I suppose I got a bit off track from my primary topic and needs.

odyniec
August 17th, 2008, 10:33 AM
Here's a simple Perl script that you can use to produce the SQL file that creates a table and populates it with data.

#!/usr/bin/perl -na -F/\s*,\s*/

if ($. == 1) {
# first line
print "CREATE TABLE $ARGV (" . join(" varchar(100), ", @F) . " varchar(100));\n";
}
else {
print "INSERT INTO $ARGV VALUES ('" . join("','", @F) . "');\n";
}

The CSV file name is passed to the script as a parameter.
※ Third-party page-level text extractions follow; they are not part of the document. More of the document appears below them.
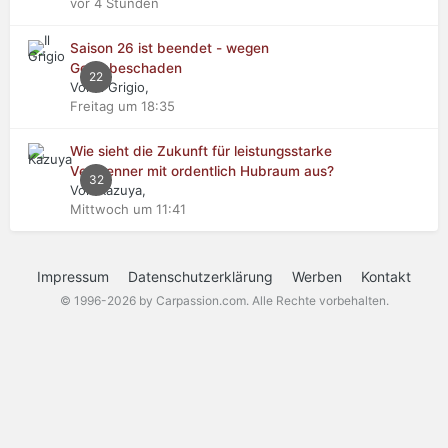
vor 4 Stunden
Saison 26 ist beendet - wegen
Getriebeschaden
22
Von Il Grigio,
Freitag um 18:35
Wie sieht die Zukunft für leistungsstarke
Verbrenner mit ordentlich Hubraum aus?
32
Von Kazuya,
Mittwoch um 11:41
Impressum
Datenschutzerklärung
Werben
Kontakt
© 1996-2026 by Carpassion.com. Alle Rechte vorbehalten.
To have the SQL commands executed, you can pipe the script's output to the MySQL command line client:

./create_table.pl [csvfile] | mysql [database_name]

I assumed all the columns would have the same "universal" type (varchar(100)), which might not be what you need, as apparently your data is either numbers or date/time values. If you need more appropriate data types (eg. int or datetime), you might try identifying them based on the actual data (for example -- if there is a colon in the data, use datetime). This is slightly more complicated, but definitely doable with a few more lines of Perl code.

K7522
August 17th, 2008, 05:29 PM
Thanks for the reply, I tried running this through and received this error:



ERROR 1064 (42000) at line 1: You have an error in your SQL syntax; check the manual that corresponds to your MySQL server version for the right syntax to use near '2008-06-21.csv (columnname01 varchar(100), columnname02 varchar(100), columnname03 varchar(1' at line 1




$ mysql -V
mysql Ver 14.12 Distrib 5.0.51a, for debian-linux-gnu (i486) using readline 5.2

odyniec
August 17th, 2008, 06:46 PM
That's because the script tries to create a table named after the file, but "2008-06-21.csv" is not a valid MySQL table name. Here's a modified version that strips off the ".csv" part, and puts the table name in quotes (otherwise, MySQL won't accept "2008-06-21" as a proper name).

#!/usr/bin/perl -na -F/\s*,\s*/

$ARGV =~ s/\.csv$//;

if ($. == 1) {
# first line
print "CREATE TABLE `$ARGV` (" . join(" varchar(100), ", @F) . " varchar(100));\n";
}
else {
print "INSERT INTO `$ARGV` VALUES ('" . join("','", @F) . "');\n";
}

K7522
August 17th, 2008, 06:54 PM
That's what I thought the error might be, I didn't see any syntax problems with the file. I wasn't sure if it would allow the period or not, I just ran the new script, works flawlessly. Thank you very much.